Cronaca

Serle riabbraccia Mirko, gip: "Non è detto che volesse uccidere"

Il giovane è tornato a casa accompagnato dai genitori e, attraverso i suoi legali, ha ringraziato il paese per il sostegno ricevuto. Per il gip, il fatto che abbia dato caccia ai ladri per oltre due ore col fucile in mano "non può essere l'innesco di una volontà omicida"

La casa di Mirko Franzoni

E' stato scarcerato giovedì mattina per assenza, allo stato attuale, di gravi indizi di colpevolezza Mirko Franzoni, il 29enne bresciano che sabato sera a Serle ha ucciso con un colpo di fucile un ladro di 26 anni di origini albanesi, sorpreso a rubare nella casa del fratello.

Il Gip del Tribunale di Brescia Paolo Mainardi ha rigettato la richiesta di applicazione di misure cautelare formulate dal pm Francesco Piantoni, si legge nelle dodici pagine di ordinanza, per "l'inadeguatezza di un quadro indiziario così embrionale a supportare in modo convincente la tesi dell'omicidio volontariato sostenuta dal pm".

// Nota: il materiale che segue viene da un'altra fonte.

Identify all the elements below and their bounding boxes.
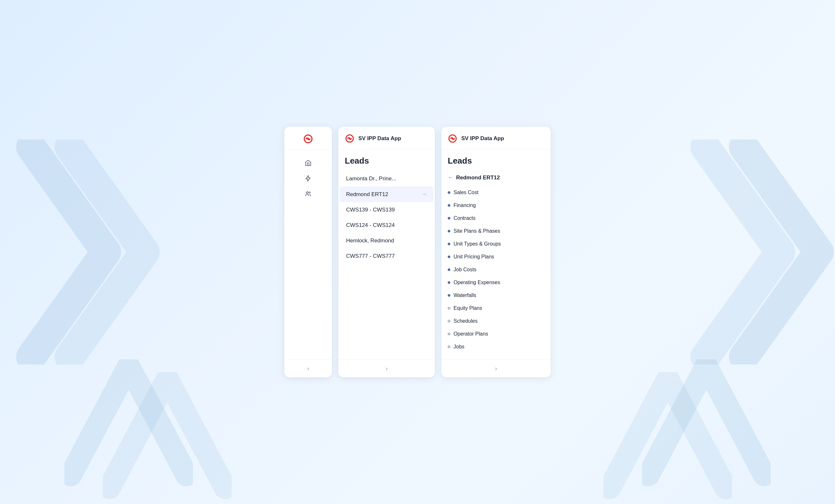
submenu-text-job-costs: Job Costs	[453, 267, 476, 273]
submenu-text-financing: Financing	[453, 203, 476, 208]
detail-app-name: SV IPP Data App	[461, 135, 504, 142]
submenu-text-unit-types: Unit Types & Groups	[453, 241, 501, 247]
list-item-lamonta-text: Lamonta Dr., Prine...	[346, 175, 396, 182]
narrow-panel-header	[284, 127, 332, 150]
back-title-text: Redmond ERT12	[456, 174, 500, 181]
svg-point-10	[452, 138, 453, 140]
submenu-text-operator-plans: Operator Plans	[453, 331, 488, 337]
nav-home[interactable]	[302, 156, 314, 169]
submenu-dot-job-costs	[448, 268, 450, 271]
logo-icon-leads	[344, 133, 355, 144]
submenu-unit-pricing[interactable]: Unit Pricing Plans	[441, 250, 551, 263]
submenu-text-site-plans: Site Plans & Phases	[453, 228, 500, 234]
logo-detail	[447, 133, 458, 144]
submenu-dot-operator-plans	[448, 333, 450, 335]
list-item-cws777[interactable]: CWS777 - CWS777	[340, 249, 433, 264]
svg-point-3	[307, 192, 308, 194]
list-item-lamonta[interactable]: Lamonta Dr., Prine...	[340, 171, 433, 186]
submenu-sales-cost[interactable]: Sales Cost	[441, 186, 551, 199]
narrow-panel-footer[interactable]: ›	[284, 359, 332, 377]
submenu-dot-schedules	[448, 320, 450, 322]
submenu-text-jobs: Jobs	[453, 344, 465, 350]
nav-section	[284, 150, 332, 207]
submenu-jobs[interactable]: Jobs	[441, 340, 551, 353]
submenu-operating-expenses[interactable]: Operating Expenses	[441, 276, 551, 289]
detail-panel-footer[interactable]: ›	[441, 359, 551, 377]
list-item-redmond-arrow: →	[421, 191, 427, 198]
leads-expand-button[interactable]: ›	[386, 365, 388, 372]
nav-activity[interactable]	[302, 172, 314, 185]
home-icon	[305, 160, 312, 167]
svg-point-2	[307, 138, 309, 140]
submenu-contracts[interactable]: Contracts	[441, 212, 551, 225]
logo-icon-detail	[447, 133, 458, 144]
leads-app-name: SV IPP Data App	[358, 135, 401, 142]
list-item-redmond[interactable]: Redmond ERT12 →	[340, 186, 433, 202]
submenu-text-equity-plans: Equity Plans	[453, 306, 482, 311]
submenu-dot-financing	[448, 204, 450, 207]
submenu-text-waterfalls: Waterfalls	[453, 293, 476, 298]
submenu-dot-waterfalls	[448, 294, 450, 297]
back-nav[interactable]: ← Redmond ERT12	[441, 171, 551, 186]
list-item-cws777-text: CWS777 - CWS777	[346, 253, 395, 259]
panel-detail: SV IPP Data App Leads ← Redmond ERT12 Sa…	[441, 127, 551, 377]
submenu-text-schedules: Schedules	[453, 318, 477, 324]
back-arrow-icon: ←	[448, 174, 453, 181]
bolt-icon	[305, 175, 312, 182]
submenu-financing[interactable]: Financing	[441, 199, 551, 212]
submenu-text-sales-cost: Sales Cost	[453, 190, 478, 195]
list-item-cws139[interactable]: CWS139 - CWS139	[340, 202, 433, 217]
submenu-schedules[interactable]: Schedules	[441, 315, 551, 328]
submenu-site-plans[interactable]: Site Plans & Phases	[441, 225, 551, 237]
logo-leads	[344, 133, 355, 144]
leads-content: Leads Lamonta Dr., Prine... Redmond ERT1…	[339, 149, 435, 359]
svg-point-7	[349, 138, 351, 140]
leads-section-title: Leads	[339, 156, 435, 171]
submenu-text-operating-expenses: Operating Expenses	[453, 280, 500, 286]
submenu-dot-operating-expenses	[448, 281, 450, 284]
logo-narrow	[302, 133, 314, 145]
leads-panel-footer[interactable]: ›	[339, 359, 435, 377]
narrow-expand-button[interactable]: ›	[307, 365, 309, 372]
list-item-hemlock[interactable]: Hemlock, Redmond	[340, 233, 433, 249]
panel-leads: SV IPP Data App Leads Lamonta Dr., Prine…	[339, 127, 435, 377]
detail-content: Leads ← Redmond ERT12 Sales Cost Financi…	[441, 149, 551, 359]
submenu-equity-plans[interactable]: Equity Plans	[441, 302, 551, 315]
logo-icon-narrow	[302, 133, 314, 145]
users-icon	[305, 190, 312, 197]
detail-panel-header: SV IPP Data App	[441, 127, 551, 149]
submenu-dot-unit-types	[448, 243, 450, 245]
svg-point-4	[309, 192, 310, 193]
nav-users[interactable]	[302, 187, 314, 200]
submenu-dot-contracts	[448, 217, 450, 219]
submenu-dot-jobs	[448, 345, 450, 348]
submenu-dot-site-plans	[448, 230, 450, 232]
detail-expand-button[interactable]: ›	[495, 365, 497, 372]
submenu-text-contracts: Contracts	[453, 215, 475, 221]
submenu-waterfalls[interactable]: Waterfalls	[441, 289, 551, 302]
list-item-cws124-text: CWS124 - CWS124	[346, 222, 395, 229]
leads-panel-header: SV IPP Data App	[339, 127, 435, 149]
list-item-cws124[interactable]: CWS124 - CWS124	[340, 217, 433, 233]
submenu-dot-unit-pricing	[448, 255, 450, 258]
list-item-hemlock-text: Hemlock, Redmond	[346, 237, 394, 244]
panel-narrow: ›	[284, 127, 332, 377]
list-item-cws139-text: CWS139 - CWS139	[346, 207, 395, 213]
submenu-operator-plans[interactable]: Operator Plans	[441, 328, 551, 340]
submenu-unit-types[interactable]: Unit Types & Groups	[441, 237, 551, 250]
list-item-redmond-text: Redmond ERT12	[346, 191, 388, 198]
submenu-job-costs[interactable]: Job Costs	[441, 263, 551, 276]
submenu-text-unit-pricing: Unit Pricing Plans	[453, 254, 494, 260]
submenu-dot-sales-cost	[448, 191, 450, 194]
submenu-dot-equity-plans	[448, 307, 450, 310]
detail-section-title: Leads	[441, 156, 551, 171]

Mancano allo stato attuale gli elementi in grado di stabilire la volontarietà del gesto di Franzoni che ha sempre dichiarato che non è stata sua intenzione uccidere e che il colpo di fucile che ha ucciso il ladro sarebbe partito accidentalmente nel corso di un corpo a corpo con lo stesso malvivente. Tesi confermata anche dall'autopsia sul corpo della vittima: il diametro del foro tra la spalla sinistra e il petto sarebbe infatti di pochi centimetri e quindi il colpo di fucile sarebbe stato esploso da posizione ravvicinata.

Sul fatto che Franzoni per due ore abbia cercato il ladro in paese con un fucile in mano secondo il gip che ha firmato l'ordinanza di scarcerazione "non può essere l'innesco di una volontà omicida o comunque dell'intendimento di utilizzare il fucile con finalità strettamente offensive: se ciò fosse - prosegue il gip - non sarebbe spiegabile l'intimazione al vicino di casa di chiamare i carabinieri una volta bloccato il ladro, circostanza pacifica non solo per le dichiarazioni del testimone ma soprattutto per la registrazione audio della telefonata ai carabinieri durante la quale si sente l'esplosione di un colpo di fucile".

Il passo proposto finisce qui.